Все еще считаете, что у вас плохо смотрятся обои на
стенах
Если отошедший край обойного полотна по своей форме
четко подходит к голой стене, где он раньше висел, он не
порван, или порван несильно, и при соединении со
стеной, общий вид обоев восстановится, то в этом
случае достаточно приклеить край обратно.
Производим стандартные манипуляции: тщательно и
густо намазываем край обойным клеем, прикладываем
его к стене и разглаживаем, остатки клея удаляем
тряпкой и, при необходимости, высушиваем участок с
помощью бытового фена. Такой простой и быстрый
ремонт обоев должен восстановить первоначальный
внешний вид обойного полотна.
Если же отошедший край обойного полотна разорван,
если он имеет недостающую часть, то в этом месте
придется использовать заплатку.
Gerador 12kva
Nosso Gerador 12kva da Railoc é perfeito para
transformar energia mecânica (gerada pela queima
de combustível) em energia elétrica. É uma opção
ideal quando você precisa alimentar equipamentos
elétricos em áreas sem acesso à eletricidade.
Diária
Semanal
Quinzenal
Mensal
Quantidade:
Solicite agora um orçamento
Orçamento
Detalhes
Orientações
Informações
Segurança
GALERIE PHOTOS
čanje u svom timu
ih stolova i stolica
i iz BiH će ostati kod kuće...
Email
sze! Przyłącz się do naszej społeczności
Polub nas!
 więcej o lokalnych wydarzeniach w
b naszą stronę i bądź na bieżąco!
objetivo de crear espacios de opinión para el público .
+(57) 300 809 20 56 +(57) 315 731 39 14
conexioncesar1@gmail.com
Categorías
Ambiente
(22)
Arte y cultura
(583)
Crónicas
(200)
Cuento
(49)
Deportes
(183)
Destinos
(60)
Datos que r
______________________________
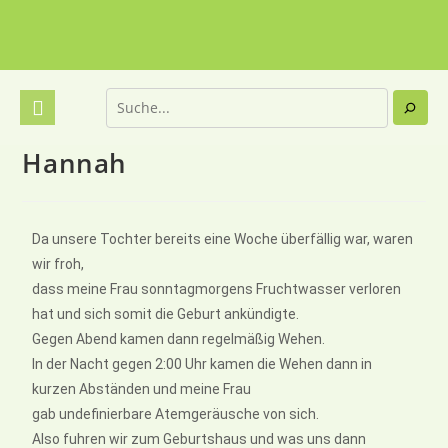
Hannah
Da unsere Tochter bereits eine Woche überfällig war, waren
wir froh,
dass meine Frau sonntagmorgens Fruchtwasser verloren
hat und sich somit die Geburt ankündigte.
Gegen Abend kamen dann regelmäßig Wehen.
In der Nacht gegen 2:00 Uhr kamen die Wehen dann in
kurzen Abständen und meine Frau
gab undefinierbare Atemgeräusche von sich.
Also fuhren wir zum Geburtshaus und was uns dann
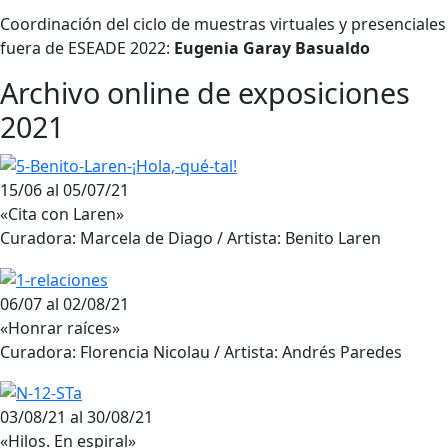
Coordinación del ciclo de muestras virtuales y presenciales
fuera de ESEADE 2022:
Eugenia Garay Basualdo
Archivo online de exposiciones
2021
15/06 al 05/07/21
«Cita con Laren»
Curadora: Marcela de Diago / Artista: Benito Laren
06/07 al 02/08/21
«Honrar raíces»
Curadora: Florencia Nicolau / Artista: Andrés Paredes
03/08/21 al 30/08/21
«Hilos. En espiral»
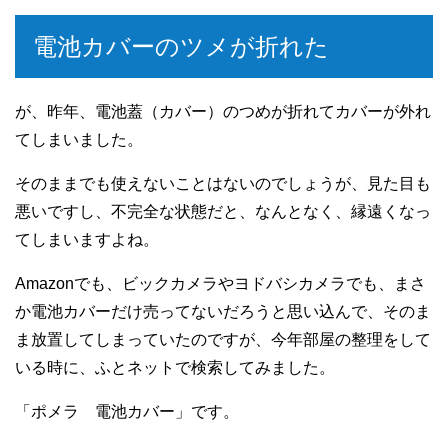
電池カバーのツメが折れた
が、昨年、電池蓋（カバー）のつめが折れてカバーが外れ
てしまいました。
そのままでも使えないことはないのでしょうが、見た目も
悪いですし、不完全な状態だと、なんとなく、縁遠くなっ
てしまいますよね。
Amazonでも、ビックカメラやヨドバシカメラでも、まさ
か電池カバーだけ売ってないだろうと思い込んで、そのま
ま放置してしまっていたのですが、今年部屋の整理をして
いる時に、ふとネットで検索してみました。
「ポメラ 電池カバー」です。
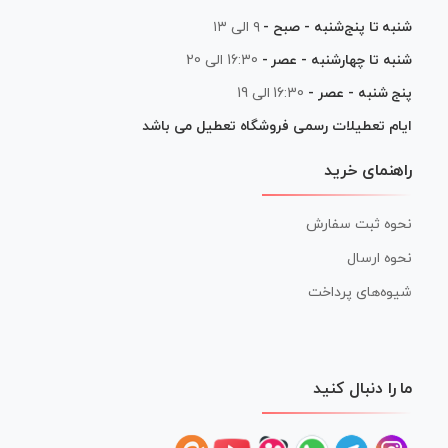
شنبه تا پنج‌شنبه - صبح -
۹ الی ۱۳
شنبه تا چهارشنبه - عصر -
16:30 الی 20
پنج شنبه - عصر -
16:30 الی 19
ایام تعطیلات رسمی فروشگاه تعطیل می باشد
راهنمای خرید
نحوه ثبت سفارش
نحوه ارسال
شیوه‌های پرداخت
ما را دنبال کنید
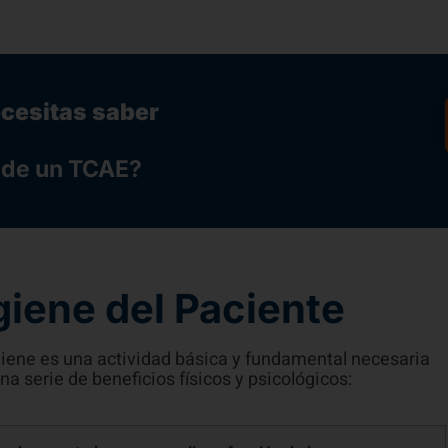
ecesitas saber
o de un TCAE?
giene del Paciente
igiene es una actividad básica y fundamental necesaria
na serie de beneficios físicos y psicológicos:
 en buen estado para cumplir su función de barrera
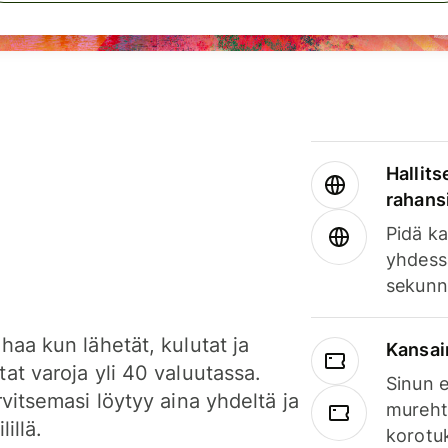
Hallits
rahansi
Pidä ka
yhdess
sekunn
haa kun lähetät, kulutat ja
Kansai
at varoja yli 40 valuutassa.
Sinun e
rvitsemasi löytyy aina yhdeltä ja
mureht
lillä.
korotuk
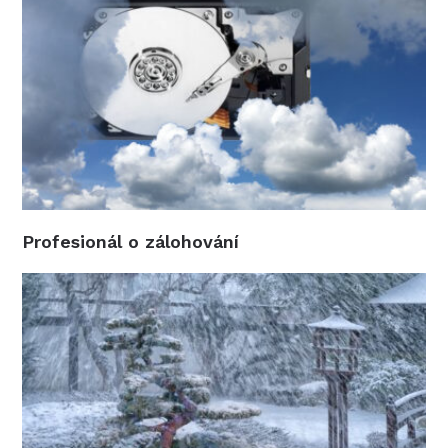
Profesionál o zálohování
______________________________
* _What you will do_
What lines in the material include the string "Gerador"? Pull each one out.

* _Answer to this task_
Gerador 12kva
Nosso Gerador 12kva da Railoc é perfeito para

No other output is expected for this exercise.